▶ **What you need to do**
Output the data as it stands. Each line must match exactly.

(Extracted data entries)
= Beginning of Section =

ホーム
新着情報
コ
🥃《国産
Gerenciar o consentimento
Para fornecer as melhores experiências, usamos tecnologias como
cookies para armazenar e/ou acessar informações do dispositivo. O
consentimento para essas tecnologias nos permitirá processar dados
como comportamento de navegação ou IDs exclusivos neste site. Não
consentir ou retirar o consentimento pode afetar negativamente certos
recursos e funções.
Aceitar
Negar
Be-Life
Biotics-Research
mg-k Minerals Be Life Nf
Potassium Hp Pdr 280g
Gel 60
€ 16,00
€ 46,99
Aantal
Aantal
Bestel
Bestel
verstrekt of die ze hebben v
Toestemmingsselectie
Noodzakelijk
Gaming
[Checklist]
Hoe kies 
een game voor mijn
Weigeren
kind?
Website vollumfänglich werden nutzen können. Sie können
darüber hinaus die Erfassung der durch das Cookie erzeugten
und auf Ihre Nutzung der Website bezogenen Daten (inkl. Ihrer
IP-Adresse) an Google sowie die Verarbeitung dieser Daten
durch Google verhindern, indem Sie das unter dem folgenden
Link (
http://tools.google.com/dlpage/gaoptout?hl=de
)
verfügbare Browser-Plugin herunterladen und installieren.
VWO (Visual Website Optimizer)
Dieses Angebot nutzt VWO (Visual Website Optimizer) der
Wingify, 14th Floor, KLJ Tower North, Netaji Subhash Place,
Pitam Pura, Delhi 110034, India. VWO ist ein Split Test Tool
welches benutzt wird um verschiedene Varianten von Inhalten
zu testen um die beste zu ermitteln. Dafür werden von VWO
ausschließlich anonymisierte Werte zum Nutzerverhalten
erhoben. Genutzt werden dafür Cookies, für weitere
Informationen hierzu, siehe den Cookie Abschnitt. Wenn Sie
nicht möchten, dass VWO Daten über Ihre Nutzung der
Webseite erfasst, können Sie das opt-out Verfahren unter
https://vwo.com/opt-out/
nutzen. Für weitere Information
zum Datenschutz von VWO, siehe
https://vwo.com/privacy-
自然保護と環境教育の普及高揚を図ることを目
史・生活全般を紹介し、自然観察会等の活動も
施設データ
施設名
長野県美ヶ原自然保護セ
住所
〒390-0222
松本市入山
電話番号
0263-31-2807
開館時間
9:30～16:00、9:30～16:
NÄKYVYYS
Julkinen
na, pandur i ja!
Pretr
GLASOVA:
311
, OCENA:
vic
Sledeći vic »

= End of Section =

▶ **Exercise result**
ホーム
新着情報
コ
🥃《国産
Gerenciar o consentimento
Para fornecer as melhores experiências, usamos tecnologias como
cookies para armazenar e/ou acessar informações do dispositivo. O
consentimento para essas tecnologias nos permitirá processar dados
como comportamento de navegação ou IDs exclusivos neste site. Não
consentir ou retirar o consentimento pode afetar negativamente certos
recursos e funções.
Aceitar
Negar
Be-Life
Biotics-Research
mg-k Minerals Be Life Nf
Potassium Hp Pdr 280g
Gel 60
€ 16,00
€ 46,99
Aantal
Aantal
Bestel
Bestel
verstrekt of die ze hebben v
Toestemmingsselectie
Noodzakelijk
Gaming
[Checklist]
Hoe kies 
een game voor mijn
Weigeren
kind?
Website vollumfänglich werden nutzen können. Sie können
darüber hinaus die Erfassung der durch das Cookie erzeugten
und auf Ihre Nutzung der Website bezogenen Daten (inkl. Ihrer
IP-Adresse) an Google sowie die Verarbeitung dieser Daten
durch Google verhindern, indem Sie das unter dem folgenden
Link (
http://tools.google.com/dlpage/gaoptout?hl=de
)
verfügbare Browser-Plugin herunterladen und installieren.
VWO (Visual Website Optimizer)
Dieses Angebot nutzt VWO (Visual Website Optimizer) der
Wingify, 14th Floor, KLJ Tower North, Netaji Subhash Place,
Pitam Pura, Delhi 110034, India. VWO ist ein Split Test Tool
welches benutzt wird um verschiedene Varianten von Inhalten
zu testen um die beste zu ermitteln. Dafür werden von VWO
ausschließlich anonymisierte Werte zum Nutzerverhalten
erhoben. Genutzt werden dafür Cookies, für weitere
Informationen hierzu, siehe den Cookie Abschnitt. Wenn Sie
nicht möchten, dass VWO Daten über Ihre Nutzung der
Webseite erfasst, können Sie das opt-out Verfahren unter
https://vwo.com/opt-out/
nutzen. Für weitere Information
zum Datenschutz von VWO, siehe
https://vwo.com/privacy-
自然保護と環境教育の普及高揚を図ることを目
史・生活全般を紹介し、自然観察会等の活動も
施設データ
施設名
長野県美ヶ原自然保護セ
住所
〒390-0222
松本市入山
電話番号
0263-31-2807
開館時間
9:30～16:00、9:30～16:
NÄKYVYYS
Julkinen
na, pandur i ja!
Pretr
GLASOVA:
311
, OCENA:
vic
Sledeći vic »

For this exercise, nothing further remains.